Falar ou não falarA outra questão importante que é aflorada em vários depoimentos do livro é a do porte na prisão. O tema está balizado nos seus dois extremos: num deles o de José Pinto Sá, antigo militante dos CCR-ML (Comités Comunistas Revolucionários-Marxistas Leninistas), hoje professor no Instituto Superior Técnico, que  verdadeiramente se passou para a PIDE. A instâncias da polícia escreveu relatórios, reescreveu-os quando eles não eram satisfatórios, considerou-se uma "alma" conquistada" pela PIDE, e não simplesmente alguém que tivesse quebrado sob a pressão da tortura, que aliás admite não ter sido, no seu caso, especialmente brutal.

Depois do 25 de Abril, Pinto Sá foi preso devido à sua voluntária colaboração com a PIDE. Mais tarde, dirigiu-se à Torre do Tombo para consultar o seu processo, por querer que lhe fosse contado o tempo de cadeia, para efeitos de reforma. E nessa altura também escreveu um livro que lhe permitiu publicitar os seus estados de alma.

Caso semelhante, referido por Fernando Rosas, é o do antigo funcionário do PCP Nuno Álvares Pereira, que colaborou activamente com a polícia na perseguição dos seus ex-camaradas, ou o de Augusto Lindolfo, também funcionário do PCP.

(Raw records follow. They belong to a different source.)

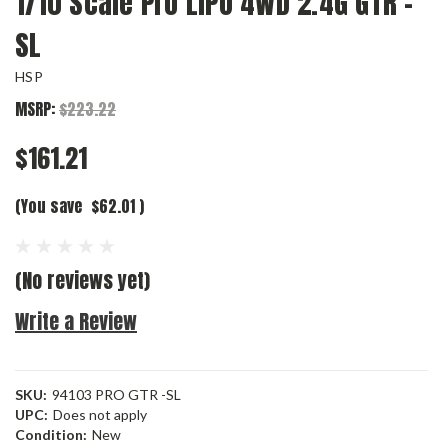
1/10 Scale Pro LIPO 4WD 2.4G GTR -
SL
HSP
MSRP:
$223.22
$161.21
(You save
$62.01
)
(No reviews yet)
Write a Review
SKU:
94103 PRO GTR -SL
UPC:
Does not apply
Condition:
New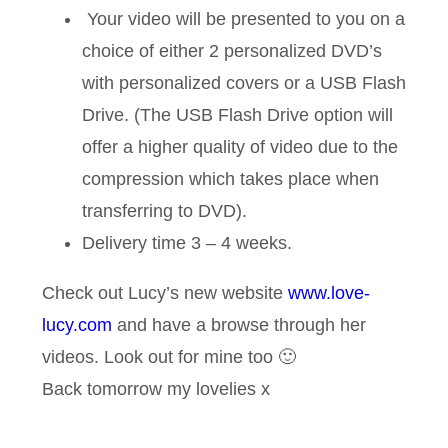
Your video will be presented to you on a
choice of either 2 personalized DVD’s
with personalized covers or a USB Flash
Drive. (The USB Flash Drive option will
offer a higher quality of video due to the
compression which takes place when
transferring to DVD).
Delivery time 3 – 4 weeks.
Check out Lucy’s new website
www.love-
lucy.com
and have a browse through her
videos. Look out for mine too 🙂
Back tomorrow my lovelies x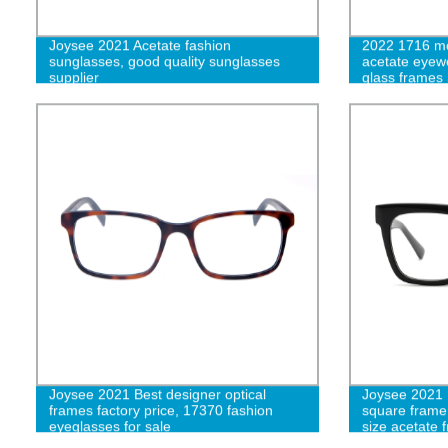
Joysee 2021 Acetate fashion
2022 1716 mo
sunglasses, good quality sunglasses
acetate eyewe
supplier
glass frames
women eyewe
Joysee 2021 Best designer optical
Joysee 2021 1
frames factory price, 17370 fashion
square frame
eyeglasses for sale
size acetate 
color luxury 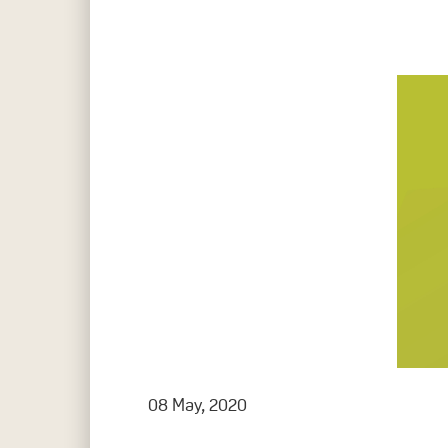
Hit enter to search or ESC to close
08 May, 2020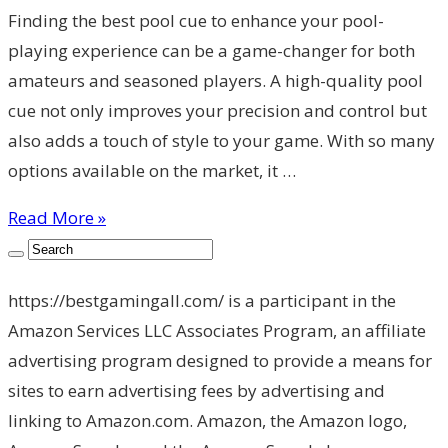
Finding the best pool cue to enhance your pool-
playing experience can be a game-changer for both
amateurs and seasoned players. A high-quality pool
cue not only improves your precision and control but
also adds a touch of style to your game. With so many
options available on the market, it …
Read More »
https://bestgamingall.com/ is a participant in the
Amazon Services LLC Associates Program, an affiliate
advertising program designed to provide a means for
sites to earn advertising fees by advertising and
linking to Amazon.com. Amazon, the Amazon logo,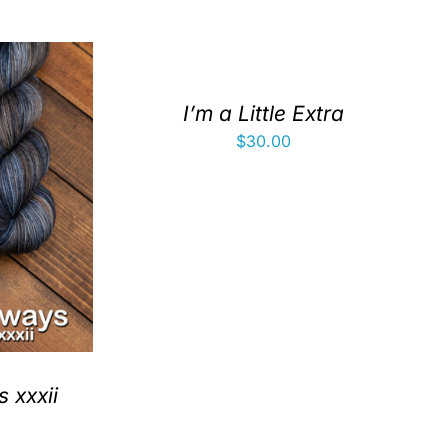
I’m a Little Extra
$
30.00
 xxxii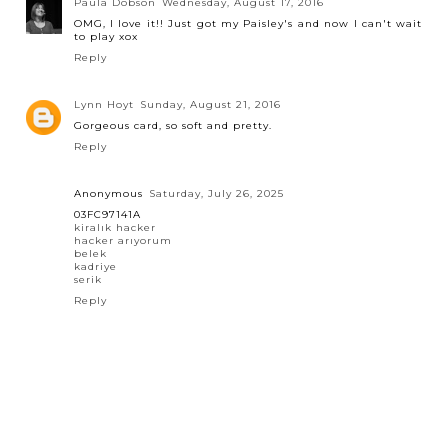
Paula Dobson
Wednesday, August 17, 2016
OMG, I love it!! Just got my Paisley's and now I can't wait
to play xox
Reply
Lynn Hoyt
Sunday, August 21, 2016
Gorgeous card, so soft and pretty.
Reply
Anonymous
Saturday, July 26, 2025
03FC97141A
kiralık hacker
hacker arıyorum
belek
kadriye
serik
Reply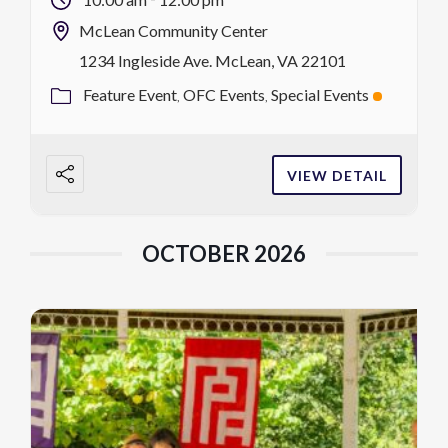
visits with friendly animals in […]
McLean Community Center
1234 Ingleside Ave. McLean, VA 22101
Feature Event
OFC Events
Special Events
VIEW DETAIL
OCTOBER 2026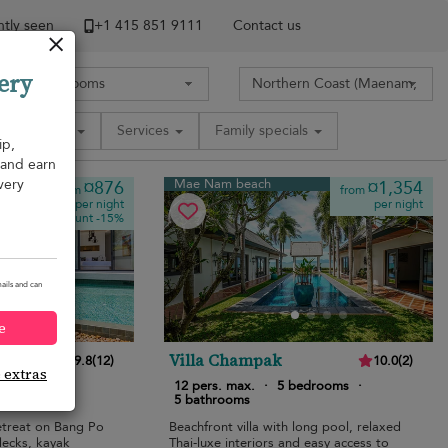
tly seen
+1 ​415 851 9111
Contact us
ery
Amenities
Services
Family specials
ip,
, and earn
very
Mae Nam beach
¤876
¤1,354
from
from
per night
per night
Discount -15%
ails and can
e
Villa Champak
9.8
(
12
)
10.0
(
2
)
e extras
bedrooms
·
12 pers. max.
·
5 bedrooms
·
5 bathrooms
etreat on Bang Po
Beachfront villa with long pool, relaxed
decks, kayak
Thai-luxe interiors and easy access to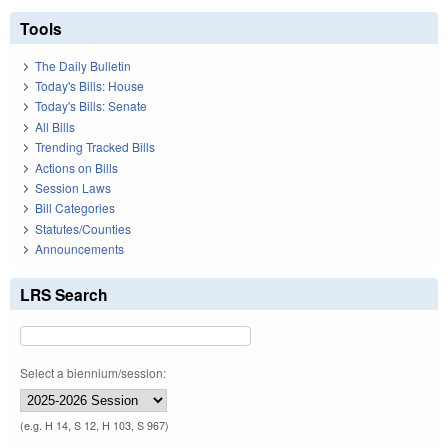
Tools
The Daily Bulletin
Today's Bills: House
Today's Bills: Senate
All Bills
Trending Tracked Bills
Actions on Bills
Session Laws
Bill Categories
Statutes/Counties
Announcements
LRS Search
Select a biennium/session:
(e.g. H 14, S 12, H 103, S 967)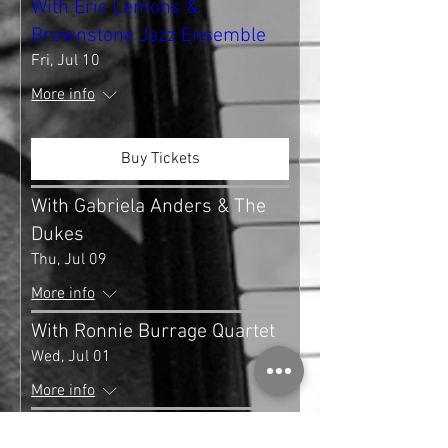
With Eric Lemons &
Brownstone Jazz Ensemble
Fri, Jul 10
More info
Buy Tickets
With Gabriela Anders & The
Dukes
Thu, Jul 09
More info
With Ronnie Burrage Quartet
Wed, Jul 01
More info
With Nestor Torres & Tito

No extremo oposto, estão militantes como Domingos Abrantes (na foto, em baixo), a sua companheira, Conceição Matos, José Pedro Soares, os três militantes com responsabilidades no PCP, a já citada Custódia Chibante, também do PCP, ou Aurora Rodrigues, do MRPP, que não forneceram à PIDE quaisquer informações e que justificadamente reivindicam esse mérito.


No meio, uma extensa gama de situações intermédias (casos assumidos de Joaquim Monteiro Matias, Georgina Azevedo, Luís Moita, por exemplo), pessoas que confirmaram informações com que a polícia as confrontava, ou assinaram declarações que as incriminassem a elas próprias, e por vezes a terceiros. Os depoimentos chegam a ser dilacerantes, por se tratar de confissões de fraqueza por parte de pessoas que, por outro lado, continuaram a considerar-se inimigas dos torcionários e carcereiros. Sem excepção, as pessoas que assumem ter quebrado na cadeia consideram o facto como uma amarga derrota pessoal. Como diz Custódia Chibante, sofreram às mãos da PIDE e ficaram para o resto da vida a sofrer às  mãos delas próprias.

Só num caso, o de Joaquim Monteiro Matias, se ensaia uma ideologia autojustificativa: a de ninguém poder criticar a capitulação de uma vítima da tortura sem ter passado pelo mesmo. A isto respondia o recentemente falecido Francisco Martins Rodrigues - também ele quebrado sob violentas torturas na sua última prisão, depois de as ter aguentado estoicamente em ocasiões anterioes -, que censurava a si próprio não ter estado à altura de outras pessoas que nada disseram. Quem nunca passou pela tortura, saberá apesar de tudo distinguir entre diferentes comportamentos de quem passou, como sublinhava Martins Rodrigues.